The win was announced at a gala dinner in Wellington on Monday night.
Debbie Duncan, PNCC General Manager – Community, said the award was fantastic recognition for a long-running community event that was a great source of community pride and a distinctive component of the city’s identity.
Deputy Mayor Tangi Utikere, who also holds Council's multicultural portfolio, is delighted with the city's win. "Our annual Festival of Cultures is seen as an iconic event for the city, which is now firmly on our annual calendar. The Excellence Award is an acknowledgment of the strong and successful partnership we have with key stakeholders, especially the Manawatū Multicultural Council. The fact that this award follows our LGNZ Supreme Excellence win last year is heartening for the Council and community at large."
The Festival of Cultures is an annual headline event that showcases diversity in the community and encourages both celebration and connection through music, film, performance, cultural dress, craft, and food. The week-long programme of cultural activities is run in collaboration with more than 60 community groups. It attracts more than 25,000 people, including ambassadors and dignitaries from ethnic communities.
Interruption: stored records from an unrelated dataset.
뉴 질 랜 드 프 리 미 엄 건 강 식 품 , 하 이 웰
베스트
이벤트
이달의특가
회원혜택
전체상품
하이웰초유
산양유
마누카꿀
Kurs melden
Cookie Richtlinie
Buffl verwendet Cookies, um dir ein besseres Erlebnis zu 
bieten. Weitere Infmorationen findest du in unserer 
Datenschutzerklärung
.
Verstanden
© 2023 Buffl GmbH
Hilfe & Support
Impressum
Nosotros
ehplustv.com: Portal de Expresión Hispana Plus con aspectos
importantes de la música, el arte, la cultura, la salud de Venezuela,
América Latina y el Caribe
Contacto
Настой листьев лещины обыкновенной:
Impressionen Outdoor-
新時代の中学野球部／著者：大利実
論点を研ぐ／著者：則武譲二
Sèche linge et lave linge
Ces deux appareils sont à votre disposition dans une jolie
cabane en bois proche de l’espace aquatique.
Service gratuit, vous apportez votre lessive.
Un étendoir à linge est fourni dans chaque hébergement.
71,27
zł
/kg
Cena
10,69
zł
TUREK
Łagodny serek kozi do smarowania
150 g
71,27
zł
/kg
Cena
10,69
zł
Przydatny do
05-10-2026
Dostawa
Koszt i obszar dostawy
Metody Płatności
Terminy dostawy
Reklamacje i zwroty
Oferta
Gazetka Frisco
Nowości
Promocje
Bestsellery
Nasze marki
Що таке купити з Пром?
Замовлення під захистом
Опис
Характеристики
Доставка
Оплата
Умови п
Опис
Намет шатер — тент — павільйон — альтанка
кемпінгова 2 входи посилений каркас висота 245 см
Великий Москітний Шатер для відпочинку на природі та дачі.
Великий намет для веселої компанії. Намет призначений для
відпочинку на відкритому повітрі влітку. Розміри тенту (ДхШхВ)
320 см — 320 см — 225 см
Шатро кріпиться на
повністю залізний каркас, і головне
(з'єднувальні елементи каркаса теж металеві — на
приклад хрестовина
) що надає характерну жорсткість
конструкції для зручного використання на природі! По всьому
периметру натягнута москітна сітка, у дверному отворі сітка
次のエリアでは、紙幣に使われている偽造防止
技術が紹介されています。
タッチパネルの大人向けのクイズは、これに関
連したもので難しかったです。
“The festival is community-driven, with the Manawatū Multicultural Council working alongside us as our major partner in its delivery,” says Mrs Duncan. “It’s a significant event that meets the social wellbeing needs of our community through social connectedness and community cohesion.”
The festival has been running since its inception in 1993. The Ethnic Council of Manawatū (now known as the Manawatū Multicultural Council) first approached Council in the early 1990s to run a festival that celebrates Palmerston North's cultural diversity on Race Relations Day.
“This year’s event was particularly pertinent as the opening event, the Lantern Festival, started the day after the tragic event in Christchurch,” says Mrs Duncan. “More so than ever, people wanted to stand together, show support, respect and aroha for each other, particularly our large local Muslim community.”
LGNZ President Dave Cull says: “Our judges commended all the finalists in the awards and said there were more high quality entries than ever before.
“Overall, the judges felt the strongest entries demonstrated strong leadership and proven results over long periods of time, and particularly noted those with a strong strategic vision and a focus on delivery. The winners are exceptional projects which are having a profound effect on the wellbeing of their communities.”